I think we would have gotten our arses handed to us on a plate if we'd attacked them in 45. Forget the T34, by the time the Russians got to Berlin, not only were they extremely battle-hardened, well disciplined and of huge numbers, they had numerous beasts like the IS2 and at the end of the war, starting to build the IS3. These were designed to take on the German Panthers and Tigers with a 122mm gun. 

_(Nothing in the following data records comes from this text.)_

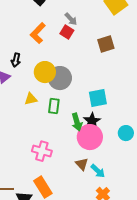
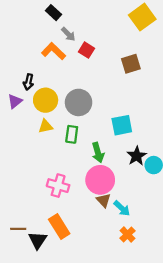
gray arrow: (71, 19) -> (68, 34), moved
orange L-shape: (38, 33) -> (53, 51), turned 90
yellow circle: (45, 72) -> (46, 100), moved
black star: (92, 121) -> (137, 156), moved
pink circle: (90, 137) -> (100, 180), moved

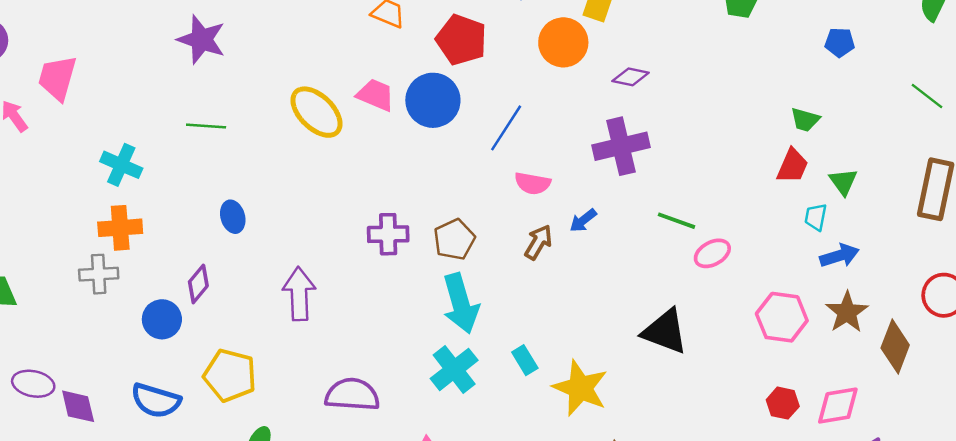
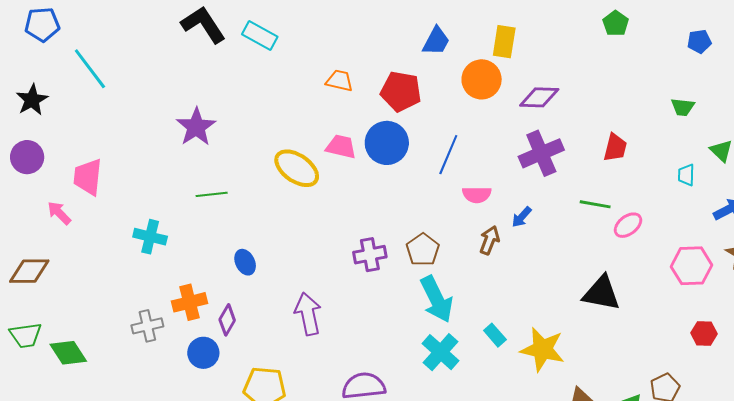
purple star: (201, 40) -> (196, 127), turned 30
purple diamond: (631, 77) -> (539, 97), size x1.4
red trapezoid: (792, 166) -> (615, 148), moved
cyan trapezoid: (816, 217) -> (686, 175), moved
orange cross: (120, 228) -> (190, 302), moved

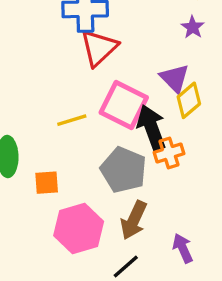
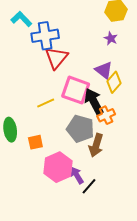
brown arrow: (134, 220) -> (96, 145), moved
purple arrow: (183, 248) -> (77, 175), moved

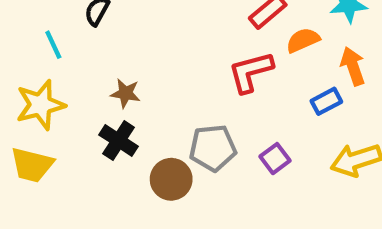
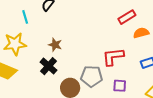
red L-shape: (251, 72) -> (113, 57), moved
purple square: (275, 159) -> (120, 86), turned 32

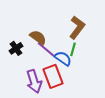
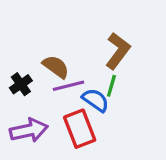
purple line: (46, 49) -> (69, 86), turned -54
purple arrow: (34, 81) -> (29, 130), moved, turned -85

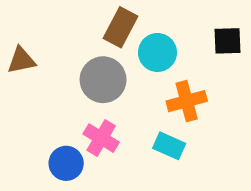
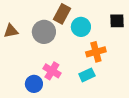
gray circle: (103, 80) -> (44, 32), moved
cyan rectangle: (169, 146) -> (87, 75), turned -49

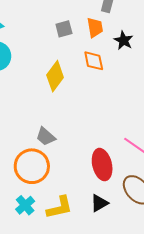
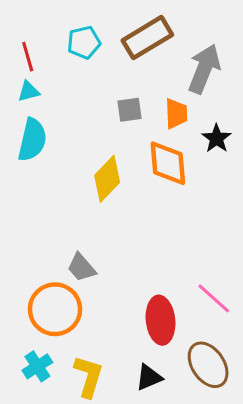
orange diamond: (94, 61) -> (168, 163), size x1.4
yellow L-shape: (60, 207) -> (89, 376), turned -68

Add to this the thousands of faster T34-85s for exploiting breakthroughs along with millions of infantry and we wouldn't have stood a chance. The US and Royal Navies would have been sitting ducks from land air and sea if they'd entered the Baltic and I wouldn't discount the quality of the late Soviet air force either. They had good fighter aircraft, good ground attack aircraft and a sizeable Paratrooper section. Not only would air-landings behind our lines have caused havoc but we could have also ended up having to deal with Communist uprisings in both France and Italy - diverting much needed resources away from the front line. 

The only way to stop them would have been using nuclear weapons and even then I'm not sure it would have been enough. Sure, there would have been huge numbers of dead but  all Soviet production had been moved beyond the Urals (an awfully long way over enemy territory for a bomber - especially as the B52 hadn't been built yet). Even if the bomb had been dropped, war production would likely have been unaffected and Stalin didn't worry too much about the human cost.

Of course, nobody knows for sure what the result would have been but it should be no surprise that NATO, when it was formed, created a strategy relying on nuclear weapons because the member states just couldn't match the USSR in terms of numbers.


----------



## Venusian Broon (Aug 9, 2015)

It had been studied by us Brits in quite detail at the end of the war.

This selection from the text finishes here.